*Supplied records:*
----
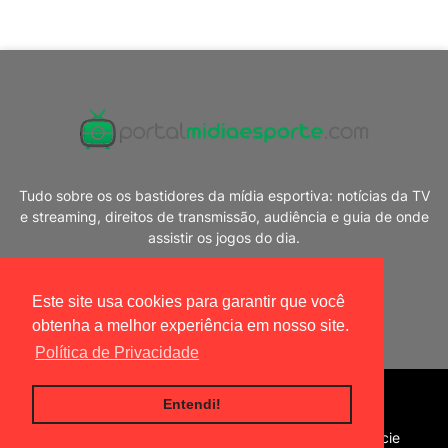
Tudo sobre os os bastidores da mídia esportiva: notícias da TV
e streaming, direitos de transmissão, audiência e guia de onde
assistir os jogos do dia.
Este site usa cookies para garantir que você
obtenha a melhor experiência em nosso site.
Política de Privacidade
Blogger Templates
|
Portal Mídia Esporte
Entendi!
Home
Política de privacidade
Contato
Anuncie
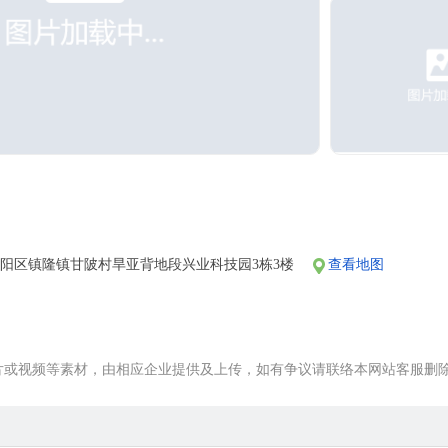
阳区镇隆镇甘陂村旱亚背地段兴业科技园3栋3楼
查看地图
片或视频等素材，由相应企业提供及上传，如有争议请联络本网站客服删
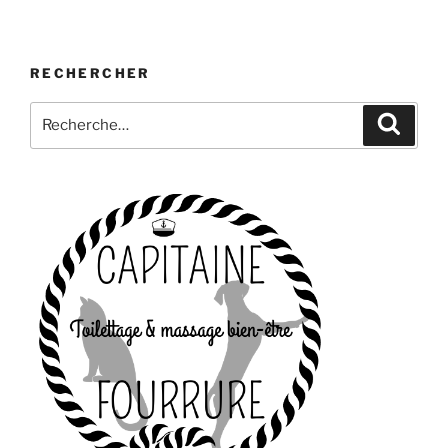
RECHERCHER
Recherche
Recher
pour
:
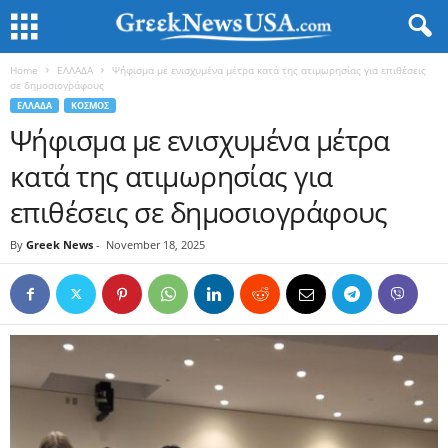
Home
ΕΛΛΑΔΑ
Ψήφισμα με ενισχυμένα μέτρα κατά της ατιμωρησίας για επιθέσεις
σε δημοσιογράφους
ΕΛΛΑΔΑ
ΚΟΣΜΟΣ
Ψήφισμα με ενισχυμένα μέτρα
κατά της ατιμωρησίας για
επιθέσεις σε δημοσιογράφους
By
Greek News
-
November 18, 2025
----
*Your assignment:* Search the entries for the string "ενισχυμένα" and collect each line that has it.

*Completed exercise:*
Ψήφισμα με ενισχυμένα μέτρα κατά της ατιμωρησίας για επιθέσεις
Ψήφισμα με ενισχυμένα μέτρα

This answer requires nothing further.